Glasses! Florian! — Don’t step a step, I think I may have dro —


A horrible realisation that I had done exactly what I feared took hold. I picked up my broken spectacles and sighed. The lens hadn’t broken, but part of the metal holding it in place was bent and the wire snapped. There was no way I could wear them for the trip. As the only designated driver, this posed a big problem. Fortunately however, I had a few pairs of contact lenses, just in case. We would be able to continue our haikyo trip for now, but I didn’t have enough lenses to last all 4 days. At some point we were going to have to find a glasses store…

Until then however, we had two more stunning locations to visit. Onwards!

Stay tuned for the next instalment, fellow adventurer!

(Bonus; Read Florian’s account of the exploration here, with more history!)

3 comments on “Horonai Coal Mine Substation
  1. Nabu says:

    Mannn, how do these places not get looted? So many great treasures. Shocked that a gorgeous painting like that has simply been forgotten. Note to self, get corrective eye surgery as soon as it’s financially viable :P I couldn’t poke my eye.

  2. Charlotte says:

    I can all too well imagine the horror of stepping on one’s glasses! I’m sure I’ve done the same at one time or another. I even once had a rubber ball hit me in the head so hard, one of my lenses popped right out of my frame.

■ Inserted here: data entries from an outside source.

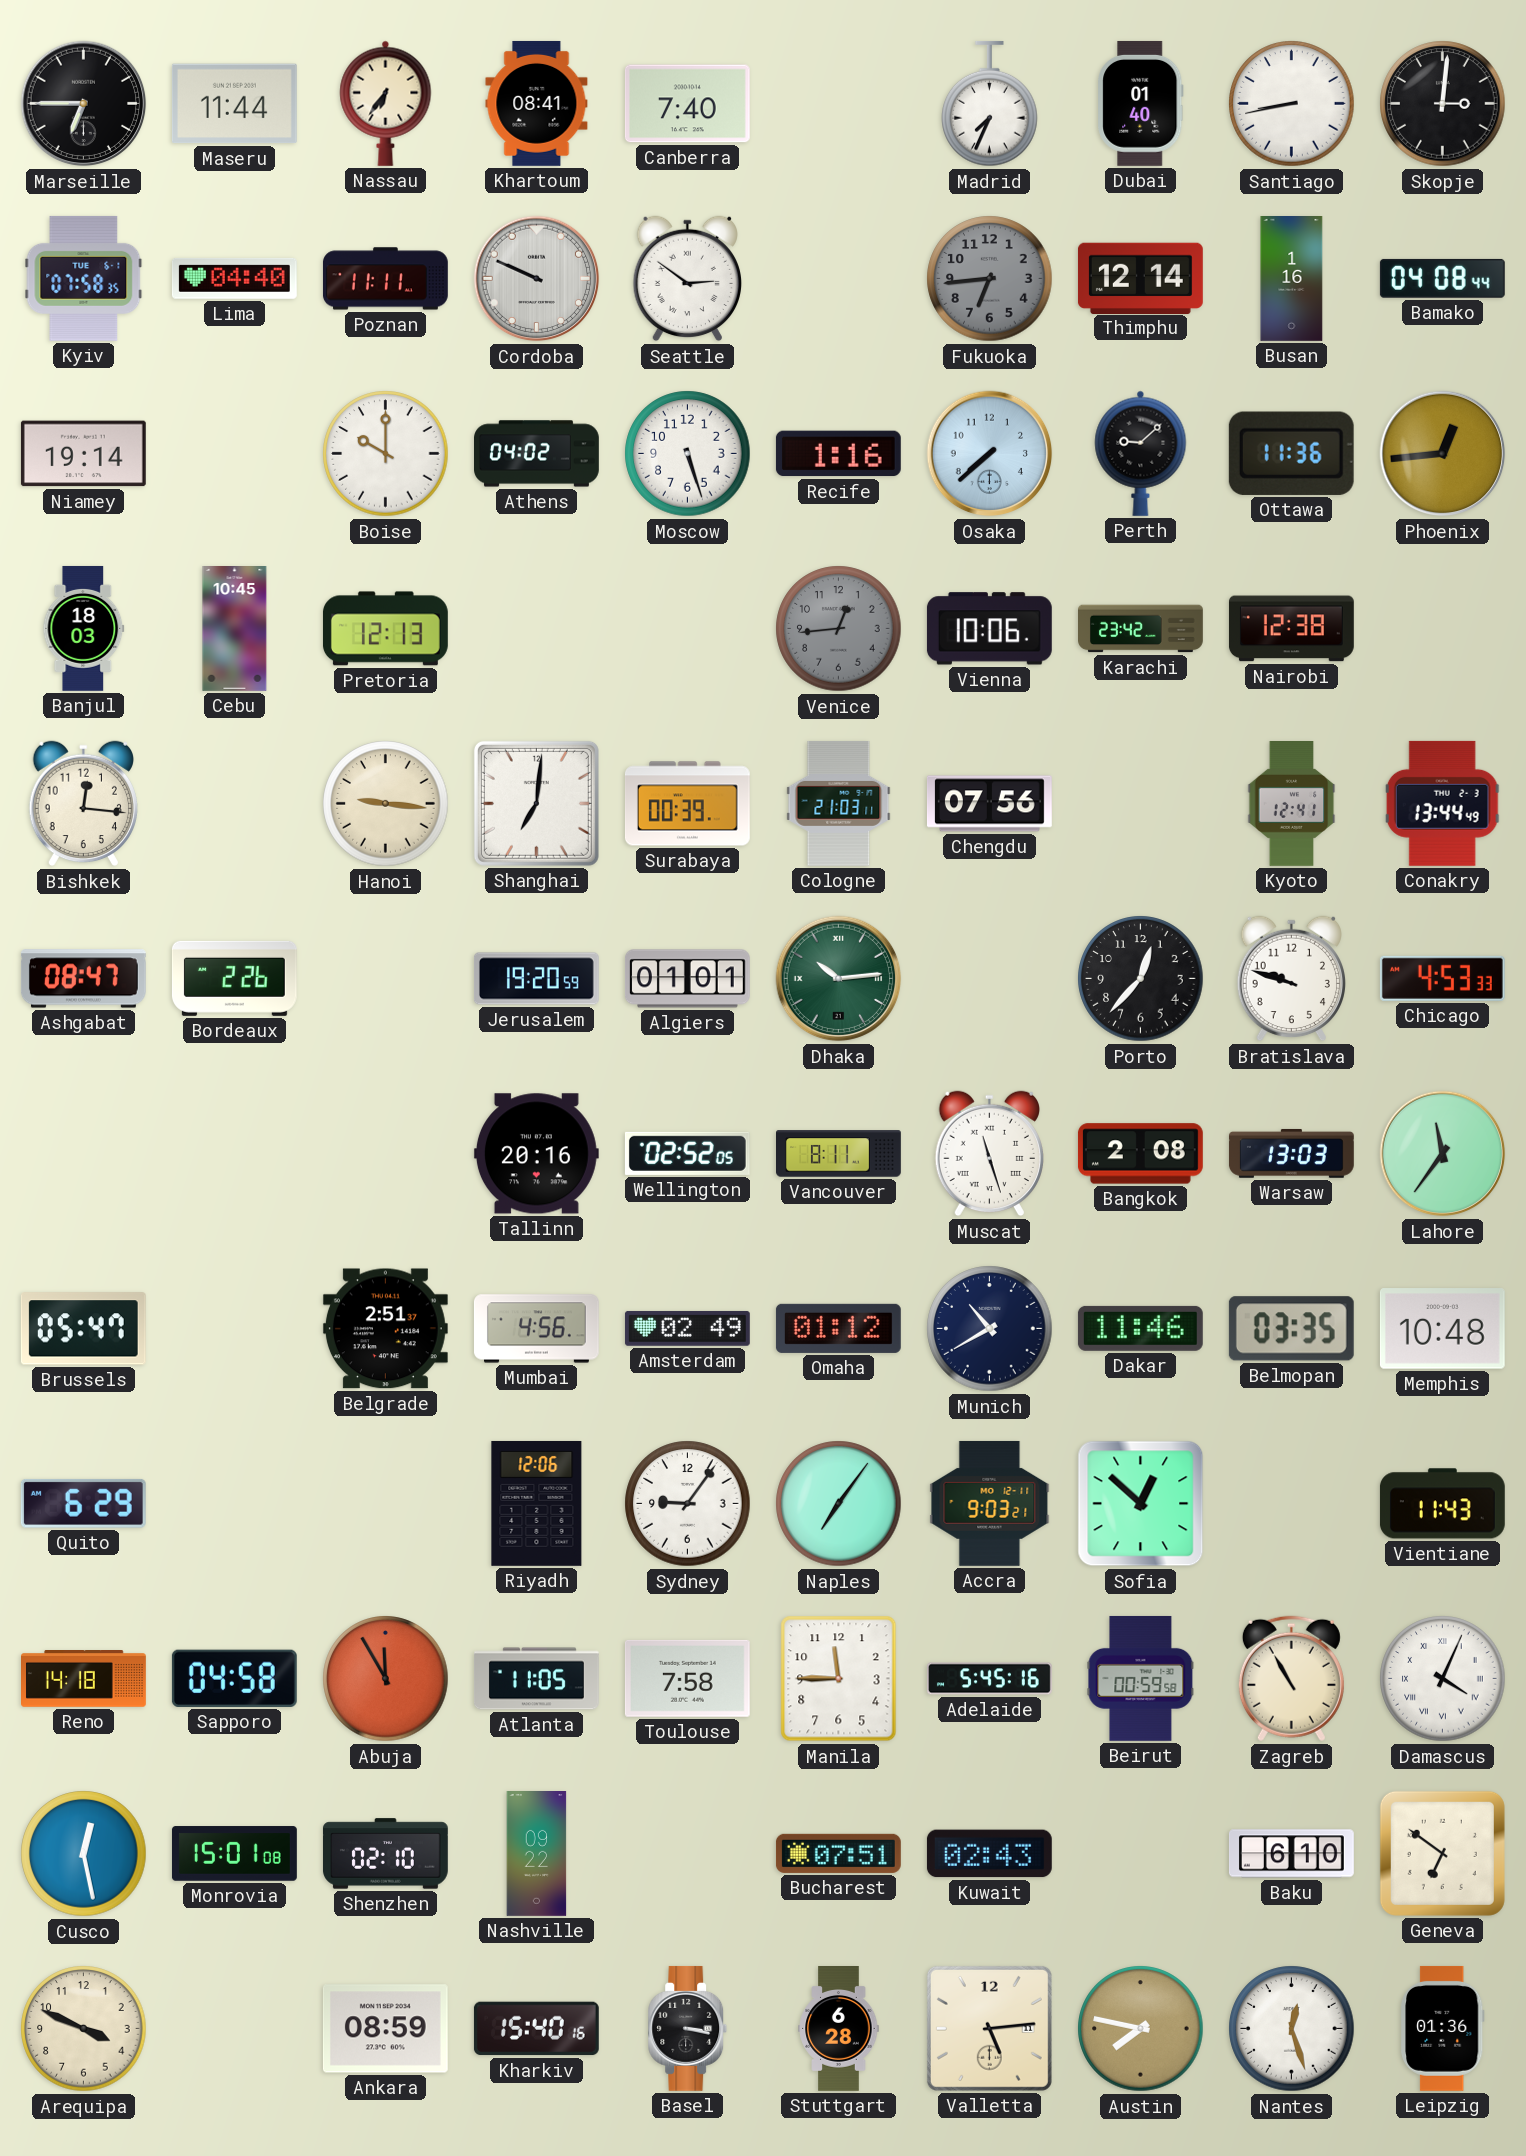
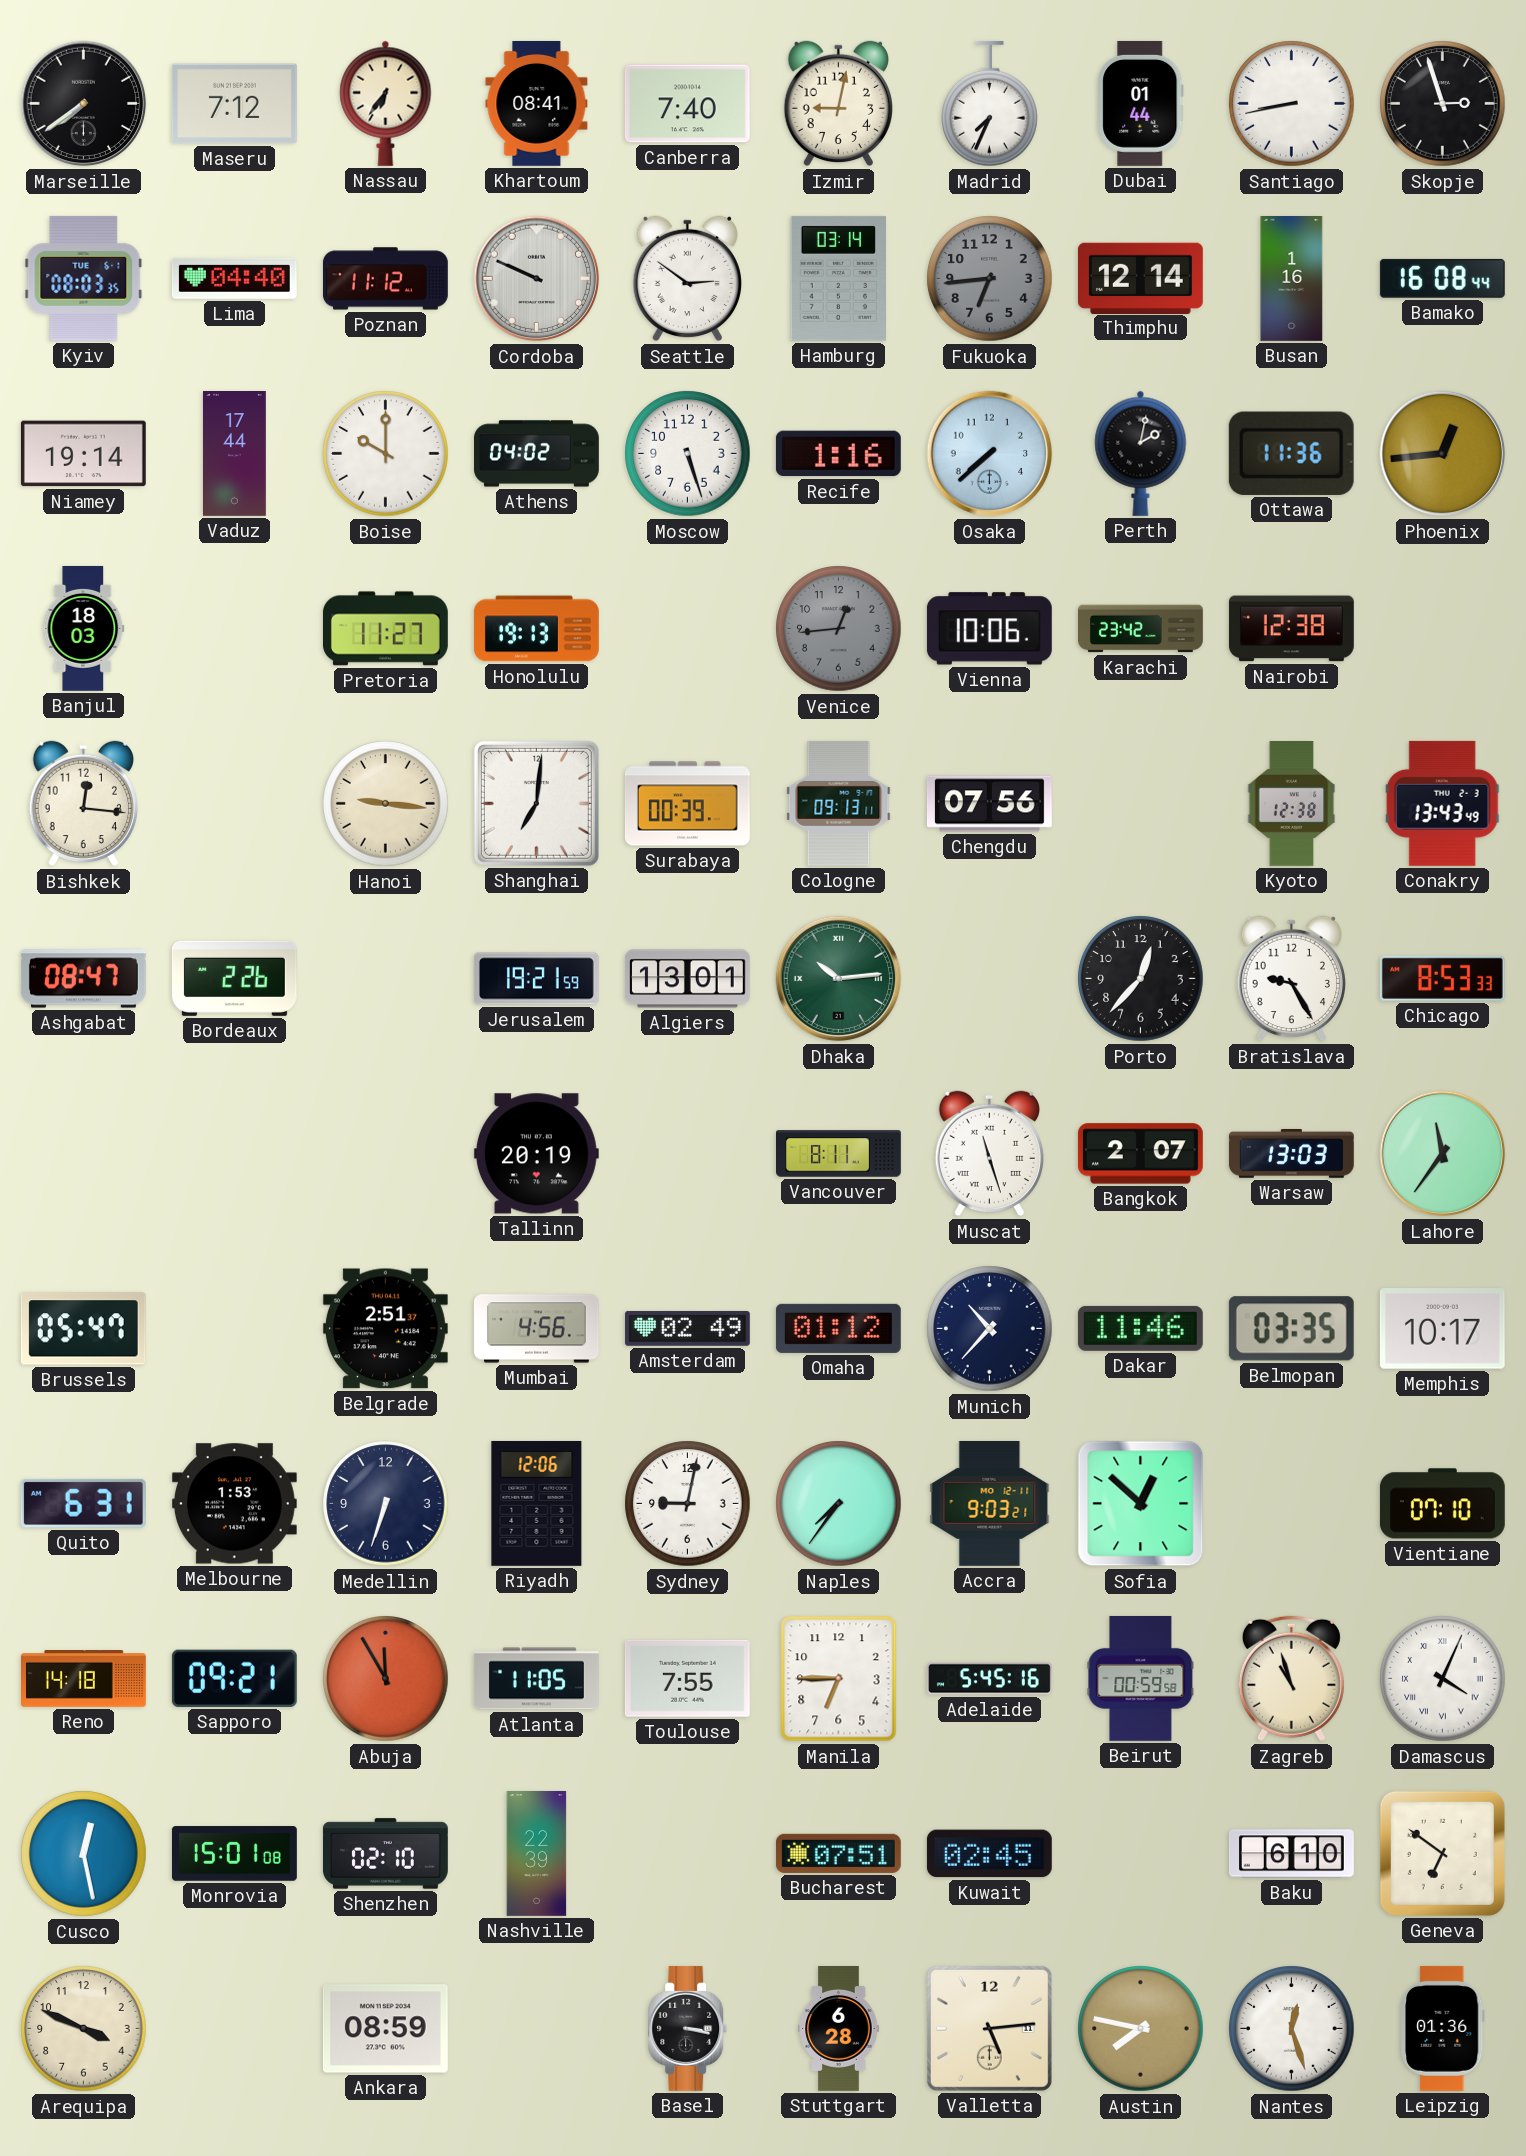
Marseille: 6:45 -> 7:39
Maseru: 11:44 -> 7:12
Izmir: none -> 9:02
Dubai: 01:40 -> 01:44
Skopje: 3:01 -> 2:57
Kyiv: 07:58 -> 08:03
Poznan: 11:11 -> 11:12
Hamburg: none -> 03:14
Bamako: 04:08 -> 16:08
Vaduz: none -> 17:44
Perth: 9:08 -> 2:02
Cebu: 10:45 -> none
Pretoria: 12:13 -> 11:27
Honolulu: none -> 19:13
Cologne: 21:03 -> 09:13
Kyoto: 12:41 -> 12:38
Conakry: 13:44 -> 13:43
Jerusalem: 19:20 -> 19:21
Algiers: 01:01 -> 13:01
Bratislava: 9:48 -> 9:25
Chicago: 4:53 -> 8:53
Tallinn: 20:16 -> 20:19
Wellington: 02:52 -> none
Bangkok: 2:08 -> 2:07
Munich: 10:40 -> 10:37
Memphis: 10:48 -> 10:17
Quito: 6:29 -> 6:31
Melbourne: none -> 1:53
Medellin: none -> 6:33
Sydney: 9:06 -> 9:02
Naples: 7:06 -> 7:36
Vientiane: 11:43 -> 07:10
Sapporo: 04:58 -> 09:21
Toulouse: 7:58 -> 7:55
Manila: 11:45 -> 6:45
Zagreb: 10:55 -> 10:57
Nashville: 09:22 -> 22:39
Kuwait: 02:43 -> 02:45
Kharkiv: 15:40 -> none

    Anyhow, it’s great to see how you both have kept your sense of humor and fun. These ruins do look pretty clean, but are fascinating nonetheless. Can’t wait to see and read about the others!

    • Thanks for the comment :). It’s actually the first time it’s happened. Usually I’m pretty careful with my glasses! But yea, keeping a sense of humour is so important. The mishap that came later in the trip was much harder to laugh about though!